Successful recanalization of the CTO was achieved in all cases (100%). The access route was septal collateral in 20 (70%) cases and epicardial collateral in 11 (30%) cases. IVUS guidance was used successfully in 30 cases, and the channel dilator (microcatheter) was used in 27 cases. Guidewire injury and grade 1 perforation was seen in 3 (9%) cases, which were managed conservatively.

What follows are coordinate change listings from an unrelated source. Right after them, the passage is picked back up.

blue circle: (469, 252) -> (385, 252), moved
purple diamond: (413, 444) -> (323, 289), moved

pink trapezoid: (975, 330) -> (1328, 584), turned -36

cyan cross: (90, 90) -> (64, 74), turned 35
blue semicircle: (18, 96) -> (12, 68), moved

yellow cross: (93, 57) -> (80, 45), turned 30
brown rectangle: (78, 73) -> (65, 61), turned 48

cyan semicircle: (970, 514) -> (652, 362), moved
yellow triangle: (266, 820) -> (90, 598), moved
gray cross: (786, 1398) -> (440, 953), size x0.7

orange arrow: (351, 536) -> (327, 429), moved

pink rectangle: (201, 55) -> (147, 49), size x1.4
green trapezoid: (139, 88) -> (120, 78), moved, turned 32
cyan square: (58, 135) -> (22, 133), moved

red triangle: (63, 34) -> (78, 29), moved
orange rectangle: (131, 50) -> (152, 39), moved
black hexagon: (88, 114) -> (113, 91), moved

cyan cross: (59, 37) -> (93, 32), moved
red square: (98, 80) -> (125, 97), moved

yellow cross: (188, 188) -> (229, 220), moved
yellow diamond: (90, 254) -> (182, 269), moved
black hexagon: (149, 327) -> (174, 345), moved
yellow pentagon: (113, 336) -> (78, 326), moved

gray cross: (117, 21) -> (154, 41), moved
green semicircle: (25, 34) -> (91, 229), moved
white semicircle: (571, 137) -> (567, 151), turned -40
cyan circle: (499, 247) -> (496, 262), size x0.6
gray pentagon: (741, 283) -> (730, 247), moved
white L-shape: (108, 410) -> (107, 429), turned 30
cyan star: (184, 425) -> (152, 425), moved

There was no death, coronary artery bypass surgery, or pericardiocentesis in this group of patients. Mean fluoroscopy time was 65.84 +/- 23.16 min, ranging from 31 to 106 min and total contrast volume used 321.32 +/- 137.77 ml (range 115 to 650 ml).

CONCLUSIONS

This first series describes a high success rate of CTO recanalization with IVUS-guided reverse CART in selected patients performed by an experienced operator.

摘要

目的

本研究评估了使用血管内超声(IVUS)引导下逆向控制顺行和逆行跟踪(CART)对冠状动脉慢性完全闭塞(CTO)进行新型逆行再通的可行性和疗效。

背景

尽管技术和材料有所改进,但 CTO 再通率仍不理想。CART 手术提高了成功率,但该手术存在一定的固有技术不确定性和风险。

方法

该系列首次涉及 31 例患者,其中 22 例患者之前曾尝试过 CTO 再通但失败。所有患者均采用双侧入路和 IVUS 引导下逆向 CART 概念进行治疗。

结果

所有病例(100%)均成功实现 CTO 再通。20 例(70%)采用间隔侧支入路,11 例(30%)采用心外膜侧支入路。30 例成功使用 IVUS 引导,27 例使用通道扩张器(微导管)。3 例(9%)出现导丝损伤和 1 级穿孔,均予保守治疗。该组患者无死亡、冠状动脉旁路移植术或心包穿刺术。平均透视时间为 65.84 ± 23.16 分钟,范围为 31 至 106 分钟,总造影剂用量为 321.32 ± 137.77ml(范围为 115 至 650ml)。

结论

本系列首次描述了在有经验的操作者进行的、选择合适患者的情况下,使用 IVUS 引导下逆向 CART 进行 CTO 再通的高成功率。